Task statement
Count how many lines below contain the word "para", then give that number alone.

Dataset content

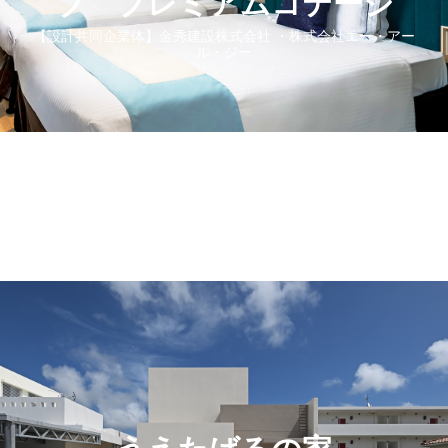
ブ プレミアムコテージ
【設計共同企業体】金秀建設株式会社 ・株式会社エー・アー
ル・ジー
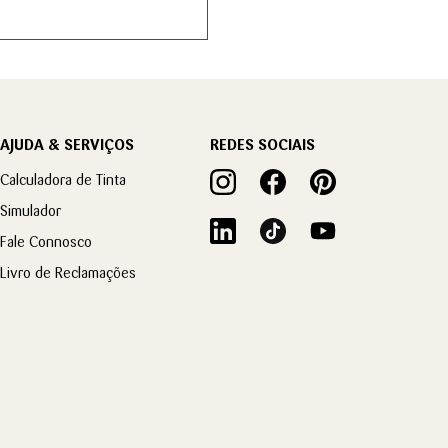
AJUDA & SERVIÇOS
REDES SOCIAIS
Calculadora de Tinta
Simulador
Fale Connosco
Livro de Reclamações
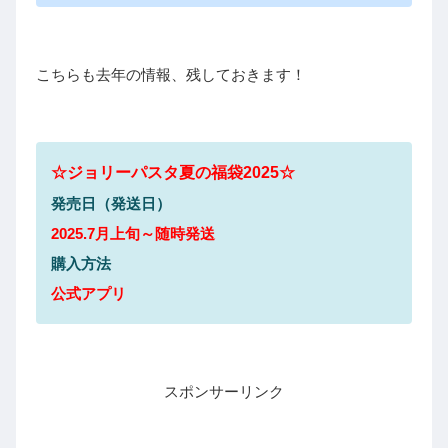
こちらも去年の情報、残しておきます！
☆
ジョリーパスタ夏の
福袋2025☆
発売日（発送日）
2025.7月上旬～随時発送
購入方法
公式アプリ
スポンサーリンク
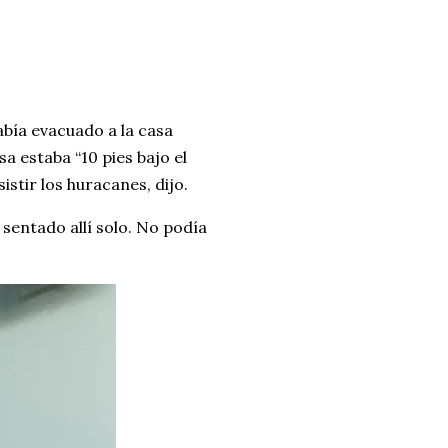
había evacuado a la casa
a estaba “10 pies bajo el
istir los huracanes, dijo.
 sentado allí solo. No podía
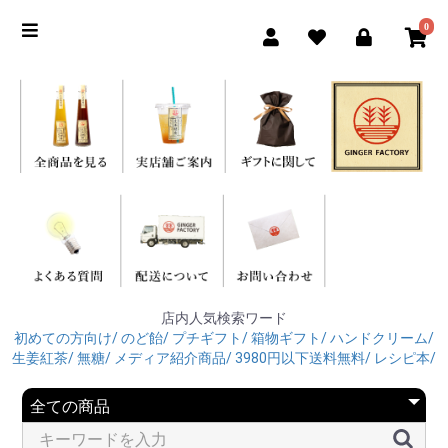
0
店内人気検索ワード
初めての方向け/
のど飴/
プチギフト/
箱物ギフト/
ハンドクリーム/
生姜紅茶/
無糖/
メディア紹介商品/
3980円以下送料無料/
レシピ本/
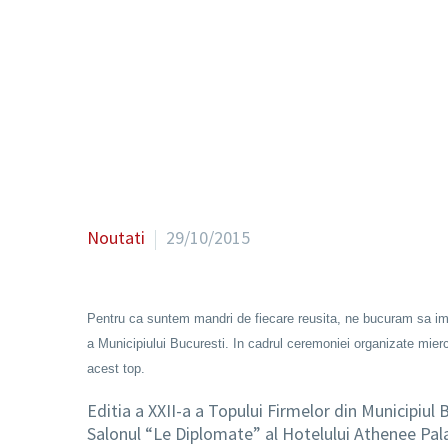
Noutati
29/10/2015
Pentru ca suntem mandri de fiecare reusita, ne bucuram sa impa
a Municipiului Bucuresti. In cadrul ceremoniei organizate mierc
acest top.
Editia a XXII-a a Topului Firmelor din Municipiul
Salonul “Le Diplomate” al Hotelului Athenee Palace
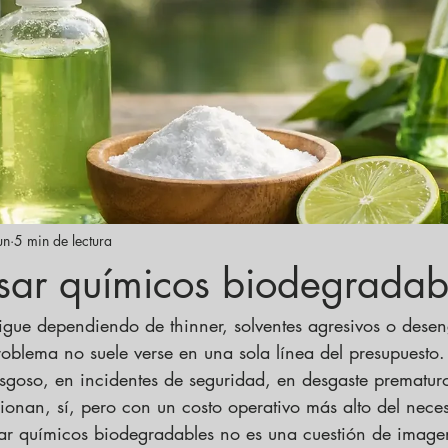
un
5 min de lectura
sar químicos biodegradab
gue dependiendo de thinner, solventes agresivos o desen
roblema no suele verse en una sola línea del presupuesto
sgoso, en incidentes de seguridad, en desgaste prematur
onan, sí, pero con un costo operativo más alto del neces
ar químicos biodegradables no es una cuestión de image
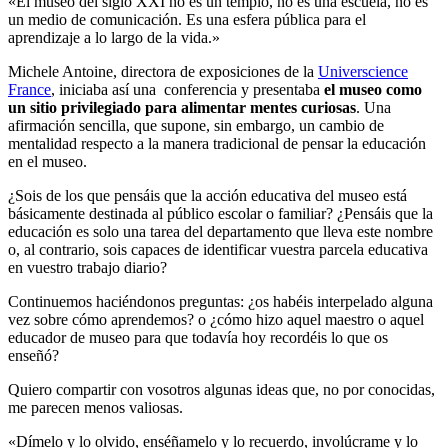
«El museo del siglo XXI no es un templo, no es una escuela, no es
un medio de comunicación. Es una esfera pública para el
aprendizaje a lo largo de la vida.»
Michele Antoine, directora de exposiciones de la
Universcience
France
, iniciaba así una conferencia y presentaba
el museo como
un sitio privilegiado para alimentar mentes curiosas
. Una
afirmación sencilla, que supone, sin embargo, un cambio de
mentalidad respecto a la manera tradicional de pensar la educación
en el museo.
¿Sois de los que pensáis que la acción educativa del museo está
básicamente destinada al público escolar o familiar? ¿Pensáis que la
educación es solo una tarea del departamento que lleva este nombre
o, al contrario, sois capaces de identificar vuestra parcela educativa
en vuestro trabajo diario?
Continuemos haciéndonos preguntas: ¿os habéis interpelado alguna
vez sobre cómo aprendemos? o ¿cómo hizo aquel maestro o aquel
educador de museo para que todavía hoy recordéis lo que os
enseñó?
Quiero compartir con vosotros algunas ideas que, no por conocidas,
me parecen menos valiosas.
«Dímelo y lo olvido, enséñamelo y lo recuerdo, involúcrame y lo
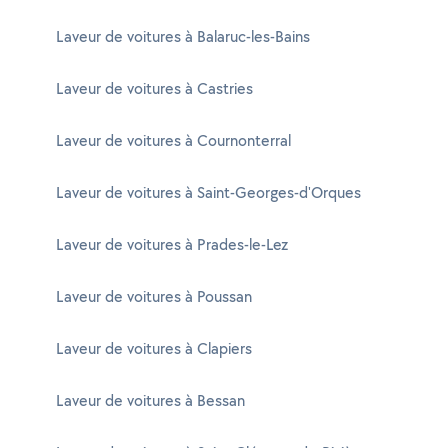
Laveur de voitures à Balaruc-les-Bains
Laveur de voitures à Castries
Laveur de voitures à Cournonterral
Laveur de voitures à Saint-Georges-d'Orques
Laveur de voitures à Prades-le-Lez
Laveur de voitures à Poussan
Laveur de voitures à Clapiers
Laveur de voitures à Bessan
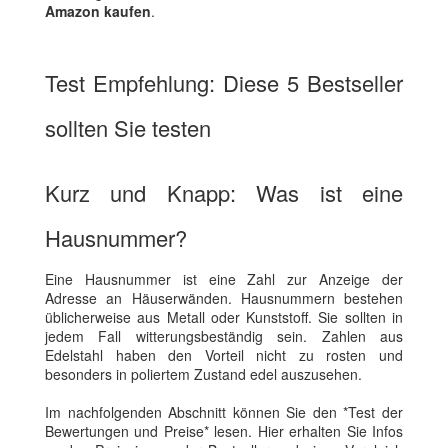
Amazon kaufen
.
Test Empfehlung: Diese 5 Bestseller
sollten Sie testen
Kurz und Knapp: Was ist eine
Hausnummer?
Eine Hausnummer ist eine Zahl zur Anzeige der
Adresse an Häuserwänden. Hausnummern bestehen
üblicherweise aus Metall oder Kunststoff. Sie sollten in
jedem Fall witterungsbeständig sein. Zahlen aus
Edelstahl haben den Vorteil nicht zu rosten und
besonders in poliertem Zustand edel auszusehen.
Im nachfolgenden Abschnitt können Sie den *Test der
Bewertungen und Preise* lesen. Hier erhalten Sie Infos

Answer to this exercise
3